Along with a fair few others but it takes little to destabilise a modern society. I remain totally shocked at how few can walk safely down a street. Seriously mind bending.

And I'm totally livid at how people instantly become dumb as a clam or an oyster the moment they seat into a car and start driving.

Case in point 1: Bordeaux motorway an ordinary day.

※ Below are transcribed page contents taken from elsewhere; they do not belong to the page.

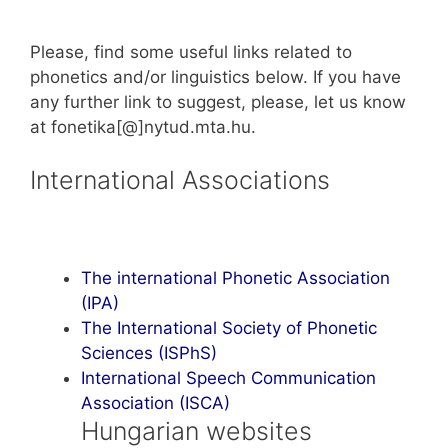
Please, find some useful links related to
phonetics and/or linguistics below. If you have
any further link to suggest, please, let us know
at fonetika[@]nytud.mta.hu.
International Associations
The international Phonetic Association
(IPA)
The International Society of Phonetic
Sciences (ISPhS)
International Speech Communication
Association (ISCA)
Hungarian websites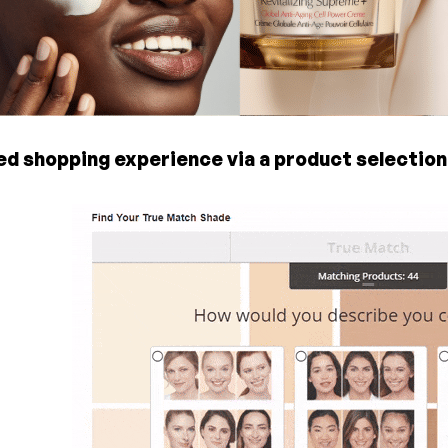
ed shopping experience via a product selection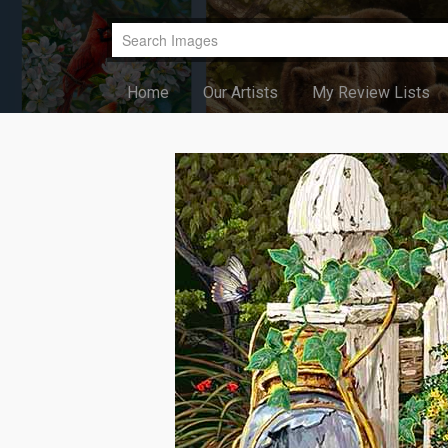
Home
Our Artists
My Review Lists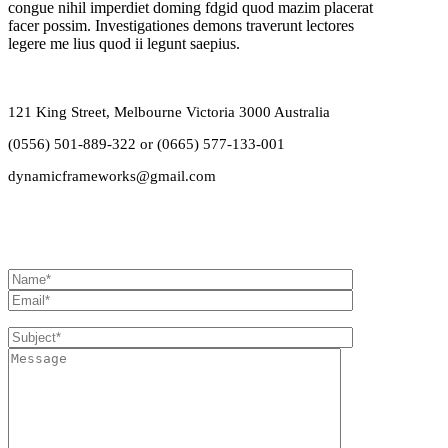
congue nihil imperdiet doming fdgid quod mazim placerat
facer possim. Investigationes demons traverunt lectores
legere me lius quod ii legunt saepius.
121 King Street, Melbourne Victoria 3000 Australia
(0556) 501-889-322 or (0665) 577-133-001
dynamicframeworks@gmail.com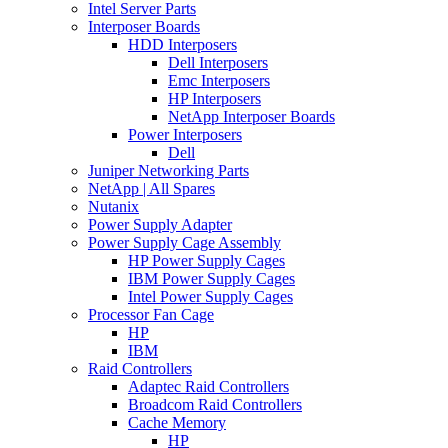
Intel Server Parts
Interposer Boards
HDD Interposers
Dell Interposers
Emc Interposers
HP Interposers
NetApp Interposer Boards
Power Interposers
Dell
Juniper Networking Parts
NetApp | All Spares
Nutanix
Power Supply Adapter
Power Supply Cage Assembly
HP Power Supply Cages
IBM Power Supply Cages
Intel Power Supply Cages
Processor Fan Cage
HP
IBM
Raid Controllers
Adaptec Raid Controllers
Broadcom Raid Controllers
Cache Memory
HP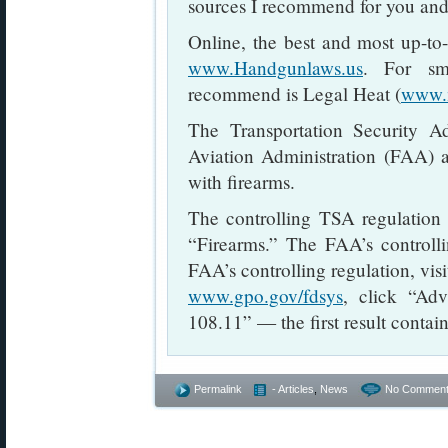
sources I recommend for you and
Online, the best and most up-to-
www.Handgunlaws.us
. For sm
recommend is Legal Heat (
www.
The Transportation Security A
Aviation Administration (FAA) ar
with firearms.
The controlling TSA regulation
“Firearms.” The FAA’s controlli
FAA’s controlling regulation, vis
www.gpo.gov/fdsys
, click “Ad
108.11” — the first result contain
Permalink
- Articles
,
News
No Comment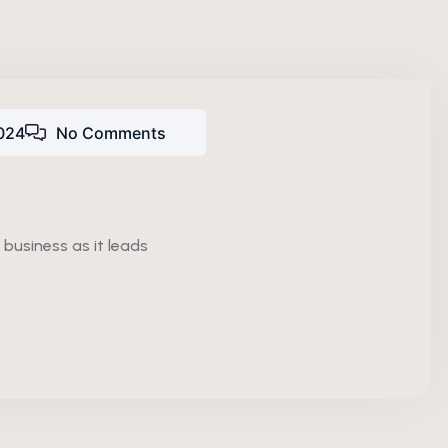
024
No Comments
 business as it leads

Case in point 2: Bordeaux motorway a rainy day (I mean, slight rain - not a munsoon).
 
I've always found 'Waiting For War' by Claude Delarue unsettling - although it's hard to pin down exactly why. In that book, the end of things is off somewhere in the background, but you know it's there. Meanwhile, in the main part of the story, the various players try and figure out what they're supposed to do and how they're supposed to react. In that sense, it reminds me of the bleakness of 80s stuff such as Threads.
 
The Machine Stops is pretty good.

Especially if you consider that it's basically describing social media. Behold the current meltdown over Only Fans banning adult content; imagine if Twitter and Facebook and Instagram and the like all just suddenly *stopped.* Sizable segments of society would lose their minds; cities might burn.
It's more than social media, though. It's more the difference between a cubicle drone who drafts things in CAD and a Amish farmer who dropped out of school in eighth grade and has three kids before he's old enough to drink.

Chillingly accurate for a time when most Americans still worked in fields and subsistence farming was common in Oklahoma.

All post apocalyptic novels have that undercurrent of horror because they reflect reality. All good ones remain horrific for many decades.